ELOGIO DEL BURRO

Pongo las noticias de la radio con miedo, como todas las mañanas. Estoy en la cocina, contemplando la negrura exterior a través de la ventana, quitándome las brumas del sueño y conjugando con torpeza la acción de buscar la aplicación de la radio en la pantalla del móvil con la de disponer sobre la encimera los cacharros del desayuno. Pulso por fin el botón y me encojo. Sé que están a punto de emerger del aparato misiles, explosivos asociados a dispositivos electrónicos, territorios desolados, víctimas que gimen, dirigentes que vomitan violentas soflamas o se inhiben bajo tibios discursos. Sin embargo, por una vez, me saluda la voz risueña de un periodista. Está contando una noticia con la liviandad de quien relata una anécdota familiar divertida. Al principio no le presto demasiada atención; es la clásica referencia a los ganadores de un premio millonario en un juego de azar, en este caso una pareja que habita en un pueblo de Andalucía. Pero entonces le ceden el paso a uno de los protagonistas, un hombre de cierta edad, a juzgar por la voz, que rechaza las opciones que le da el entrevistador para gastar su recién adquirida riqueza. ¿Un coche de lujo? Qué va, qué va. La razón es sorprendente: a este reciente millonario lo que le gustan son los burros.
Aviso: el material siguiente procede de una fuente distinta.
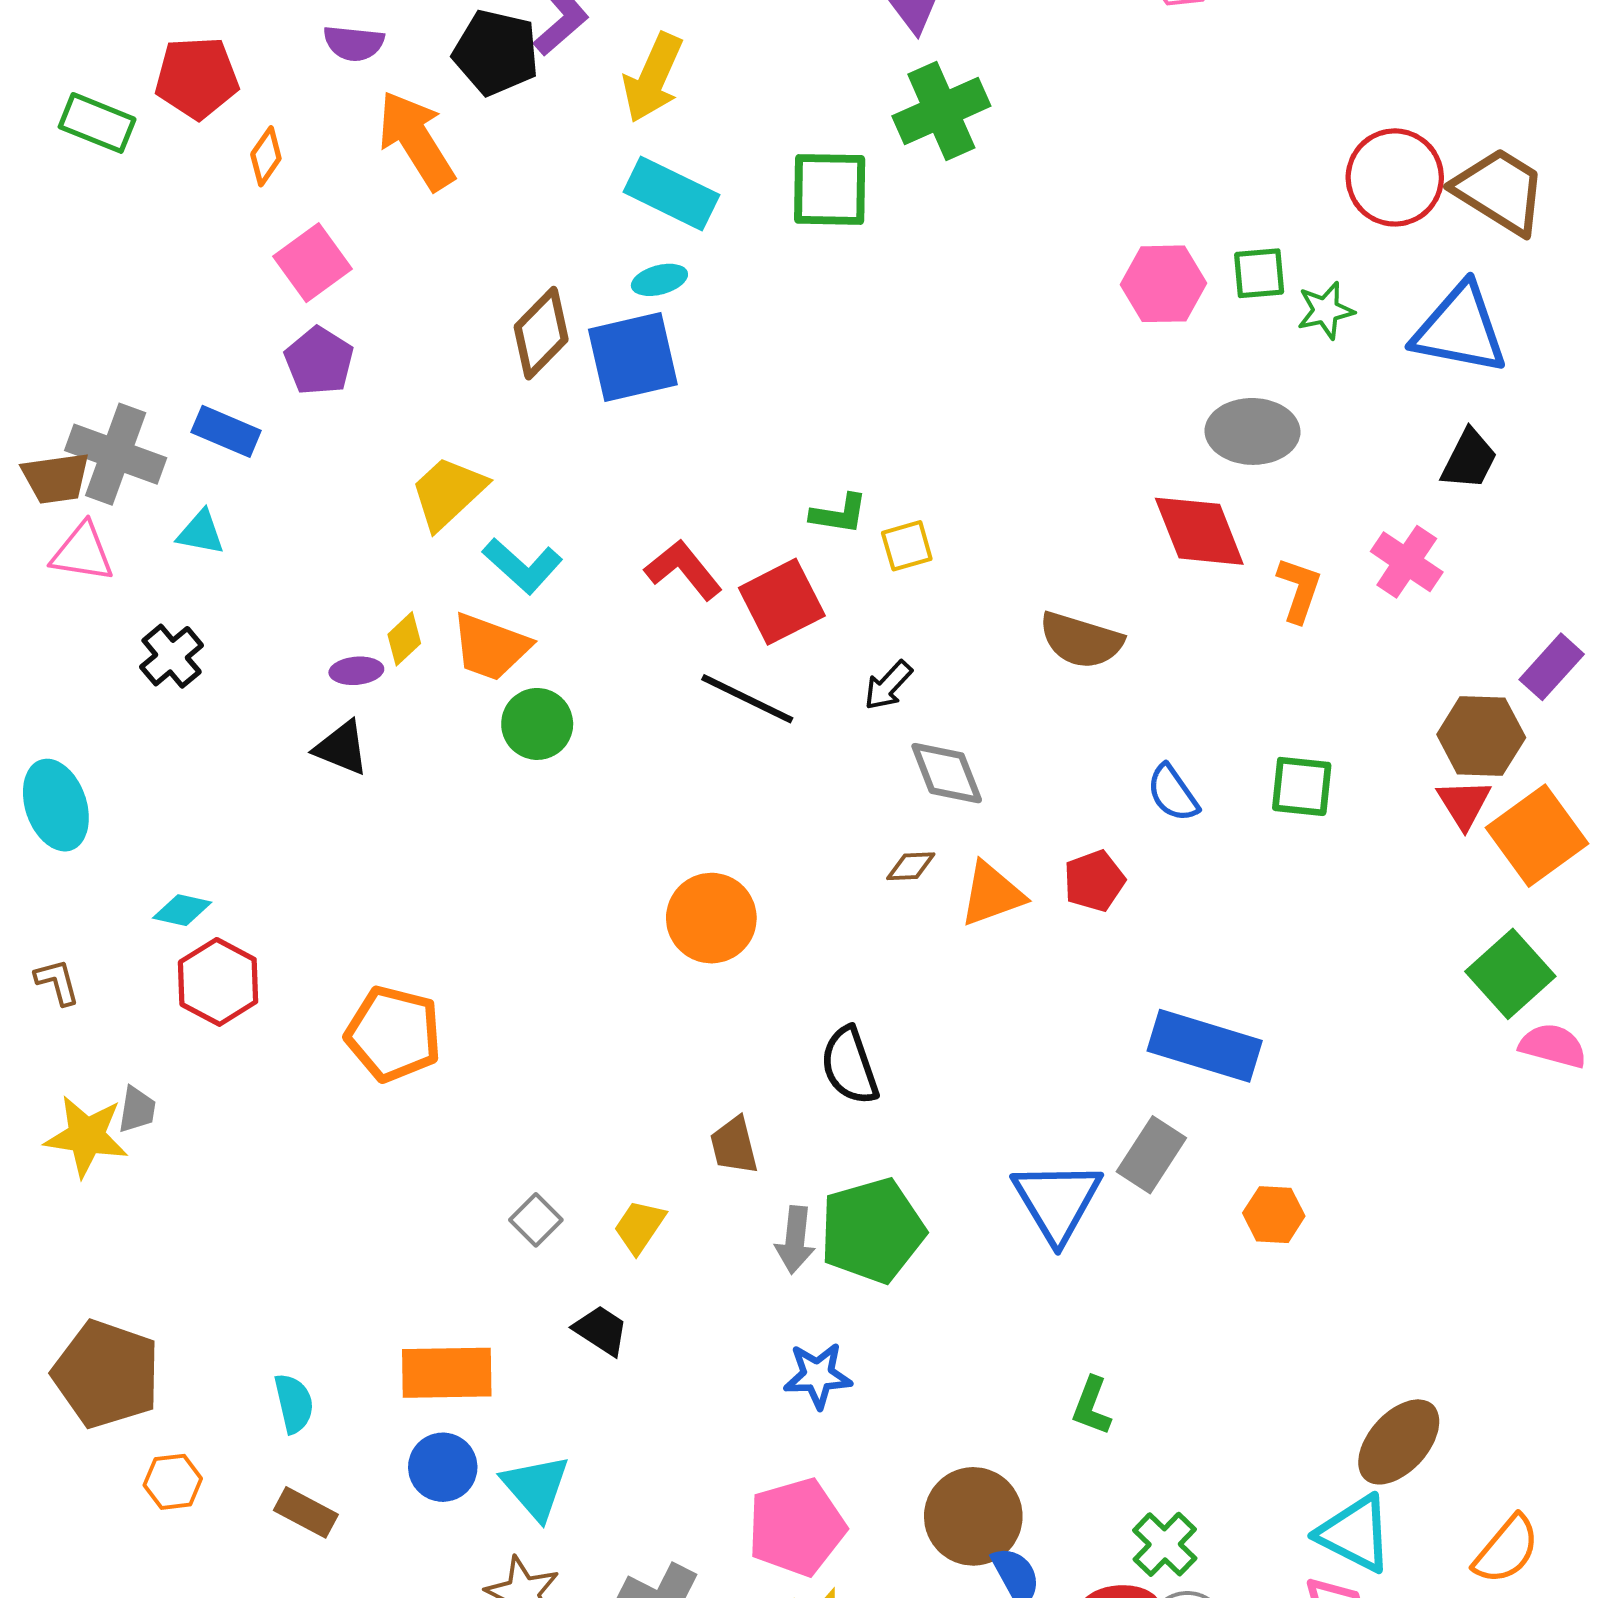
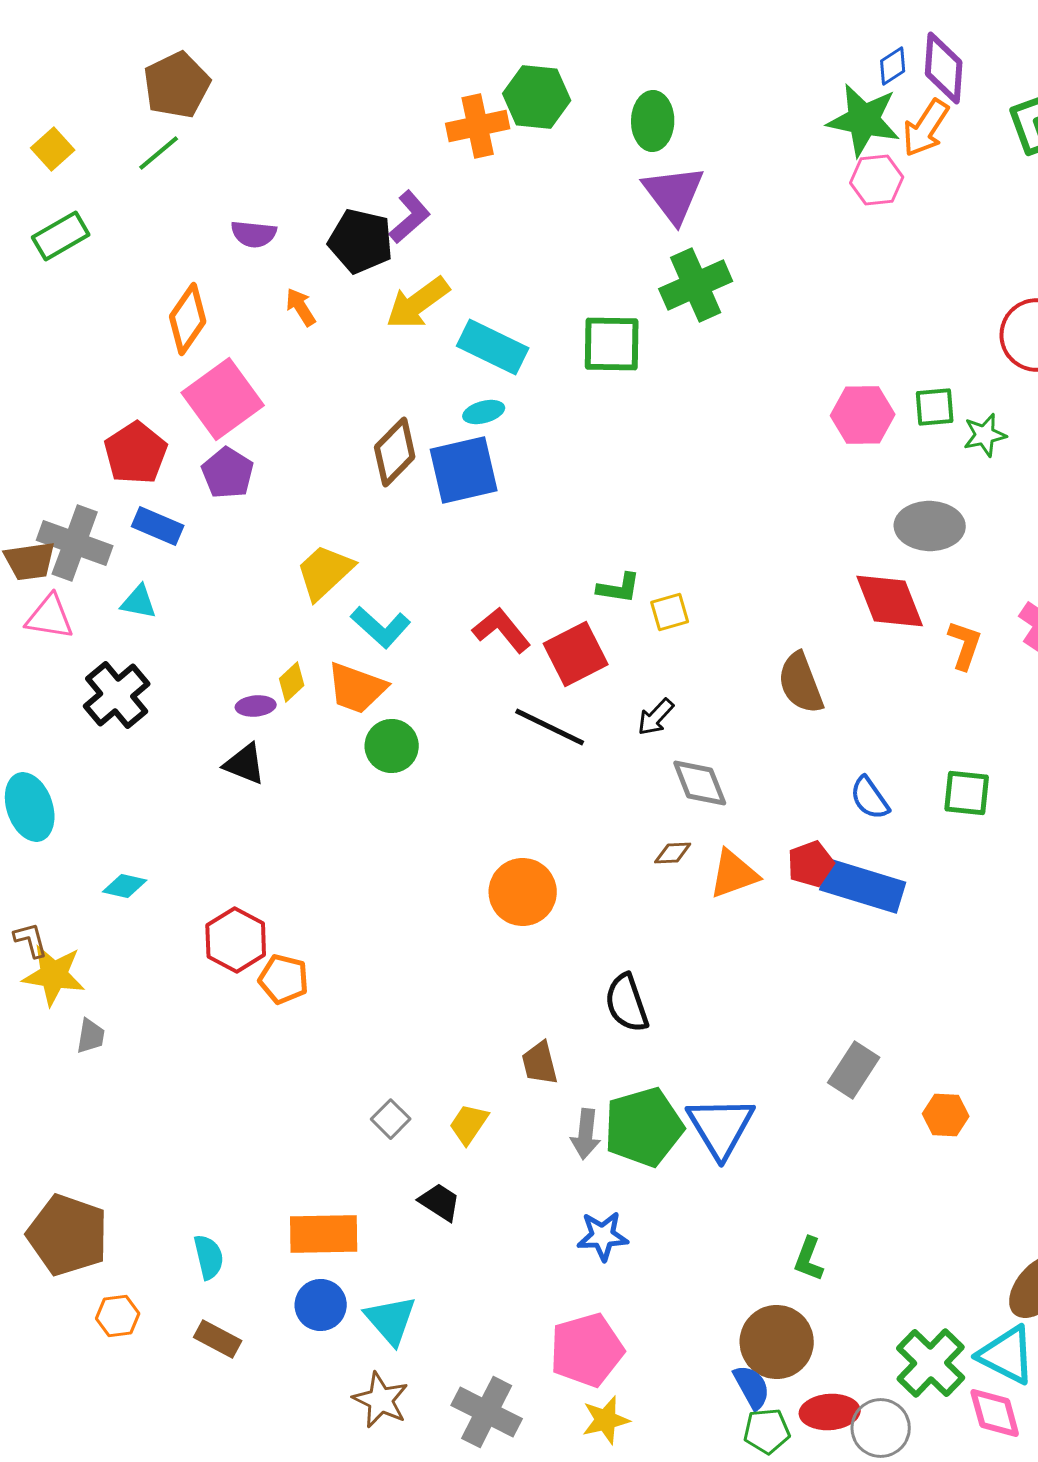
red pentagon: (197, 78) -> (136, 453), moved, turned -30
yellow arrow: (653, 78) -> (418, 303), moved, turned 30
green rectangle: (97, 123) -> (61, 236), moved, turned -52
orange arrow: (416, 140) -> (301, 307), size x0.5
orange diamond: (266, 156) -> (188, 319), size x1.6
pink square: (312, 263) -> (223, 399), size x1.4
brown semicircle: (1081, 640) -> (801, 683), turned 52
black cross: (172, 656) -> (117, 695), size x1.4
red hexagon: (218, 982) -> (236, 940), moved
orange pentagon: (394, 1034) -> (284, 979), size x0.7
blue rectangle: (1205, 1046) -> (863, 886), moved
yellow star: (86, 1136) -> (54, 975), moved
blue triangle: (1057, 1201) -> (721, 1127), moved
brown circle: (973, 1516) -> (777, 1342), moved
green cross: (1165, 1544) -> (931, 1363), moved, size x1.4

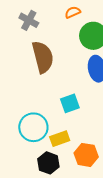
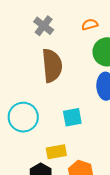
cyan circle: (33, 127) -> (23, 117), moved

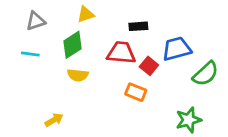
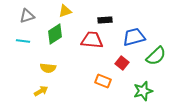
red square: (149, 66) -> (122, 63), moved
yellow semicircle: (78, 75) -> (48, 68), moved
orange rectangle: (136, 92) -> (103, 81), moved

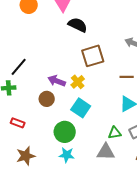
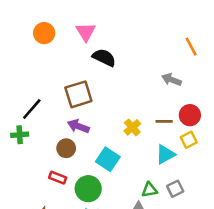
brown square: (93, 56) -> (78, 94), moved
yellow cross: (78, 82) -> (132, 127), moved
red rectangle: (18, 123) -> (58, 178), moved

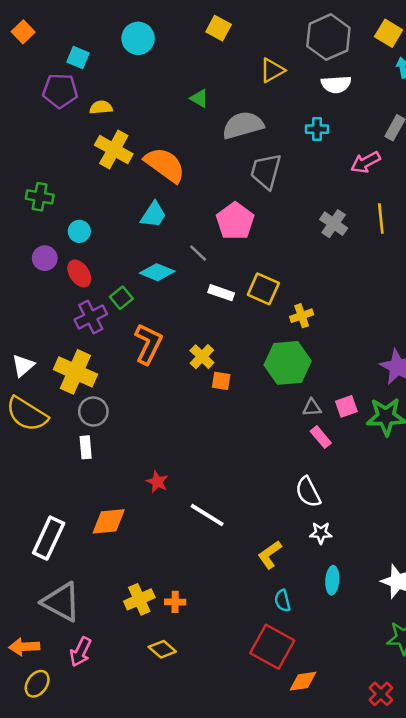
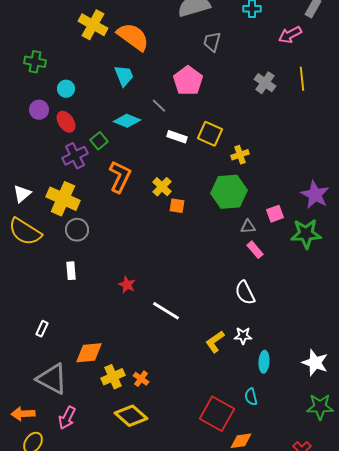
gray trapezoid: (266, 171) -> (212, 42), size x0.7
cyan trapezoid: (153, 215) -> (124, 76), turned -55
pink square: (346, 406) -> (275, 214), moved
white rectangle: (86, 447) -> (71, 271), moved
orange diamond: (109, 521) -> (89, 353), moved
white star: (321, 533) -> (243, 336), moved
white rectangle: (49, 538) -> (42, 329), size x0.5
cyan semicircle: (282, 601) -> (251, 397), moved
orange cross: (175, 602) -> (141, 379), turned 35
yellow diamond: (162, 649) -> (131, 416), size x1.5

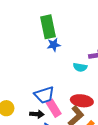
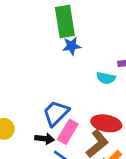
blue trapezoid: (44, 95) -> (56, 113), turned 150
pink rectangle: (54, 108) -> (68, 132), turned 60

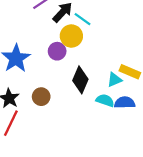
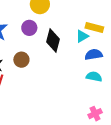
purple circle: (57, 51) -> (29, 28), moved
cyan semicircle: (105, 100) -> (94, 77), moved

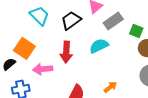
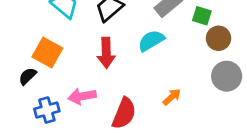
pink arrow: (43, 69) -> (82, 96), moved

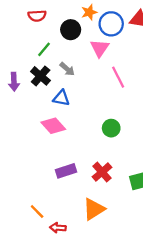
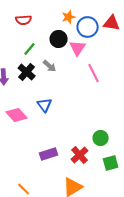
black circle: (71, 30) -> (59, 39), moved
blue triangle: (61, 98) -> (45, 105), moved, turned 42
pink diamond: (53, 126) -> (17, 115), moved
green circle: (111, 128) -> (101, 138), moved

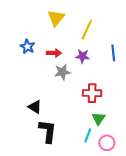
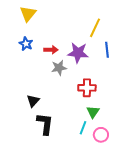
yellow triangle: (56, 18) -> (28, 14), moved
yellow line: (87, 30) -> (95, 28), moved
purple star: (83, 56) -> (78, 53), size x1.5
black triangle: (35, 107) -> (33, 101), turned 40

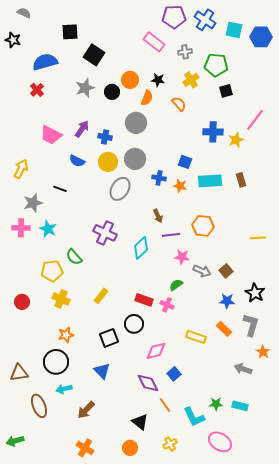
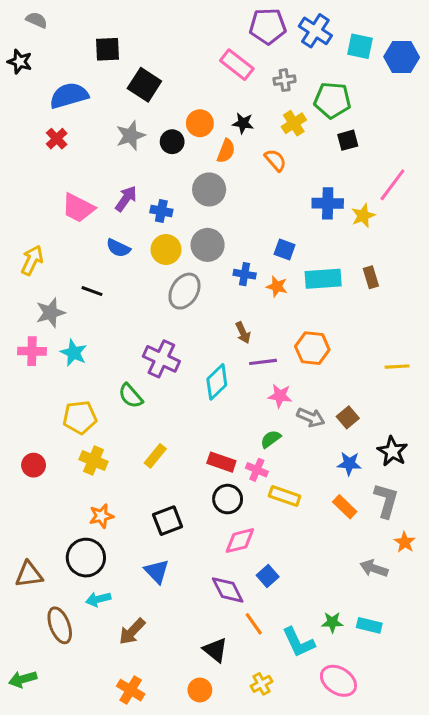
green semicircle: (74, 257) -> (131, 396), moved
black circle: (134, 324) -> (228, 499), moved
yellow rectangle: (196, 337) -> (285, 496), moved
Y lo explica así (más o menos, porque estoy tirando de mi memoria matutina): «A mí, cuando veo un burro bueno, se me caen los ojos. Los coches me parecen todos iguales».

 

El audio es saludado con risas y comentarios joviales por parte de los periodistas que se encuentran en el estudio. Se ríen con esa elegante condescendencia que derrochan los cultivados frente a los simples, a los que fingen en cambio valorar; no en vano son comunicadores y se dirigen a las masas. En otras circunstancias me habría molestado semejante despliegue de paternalismo, pero en ese momento, cuando aún no han dado las siete de la mañana y mis miembros reclaman en vano la posibilidad de regresar a la cama, me siento invadida por una dulce calidez. Acude a mi memoria el precioso grabado de Gustave Doré que ilustra el reencuentro de Sancho Panza con su rucio en la segunda parte de El Quijote, en el que se muestra al entrañable personaje llorando a lágrima viva y abrazado a la cabeza de su asno, que le ha sido robado unos cuantos capítulos atrás y que —licencias cervantinas— aparece como por arte de magia, sin explicación alguna por parte del novelista. Quién tuviera la genial soltura para hacer y deshacer de la que hacía gala el gran don Miguel.
 

Las noticias de la radio han regresado a las ruinas y los misiles, las voces que emanan del móvil se han vuelto graves y admonitorias, pero yo miro al exterior —que me parece menos oscuro que hace unos instantes— con una sonrisa. Pienso en la insólita circunstancia de empezar el día oyendo hablar en la radio de estos animales humildes, sometidos al yugo de los humanos desde tiempos inmemoriales y cuyo nombre se emplea en la lengua coloquial para denominar al sujeto de pocas luces. Desde niña he sentido por ellos una especial ternura. Olvidada por completo de las prisas que rigen el comienzo de la jornada laboral, convoco en mi mente un repertorio de burros ilustres, el asno de oro de Apuleyo, el rucio de Sancho, el peludo y esponjoso Platero de Juan Ramón. Recuerdo luego con nostalgia un verano en una casa rural asturiana en la que tenía por vecinos a un puñado de estos animales, que me miraban con melancólica gratitud cuando bajaba a alimentarlos con restos de puerros. Definitivamente, a mí también «se me caen los ojos» (extraña expresión: ¿la dijo realmente así el afortunado ganador del premio millonario?) cuando veo un buen burro, o incluso cuando veo un burro en general. Los coches, en cambio, me parecen todos iguales. 

 

Comentarios

  1. Habrá que escribir un elogio del burro, no creo que falte tanto para ello porque son animales en peligro de extinción y con eso supongo que merecerán un poco más de atención...lo malo son esos otros, mal llamados burros, que, también de forma inapropiada, decimos que rebuznan desde algunos escaños del Congreso y el Senado...lo malo es que esos no están en peligro de extinción.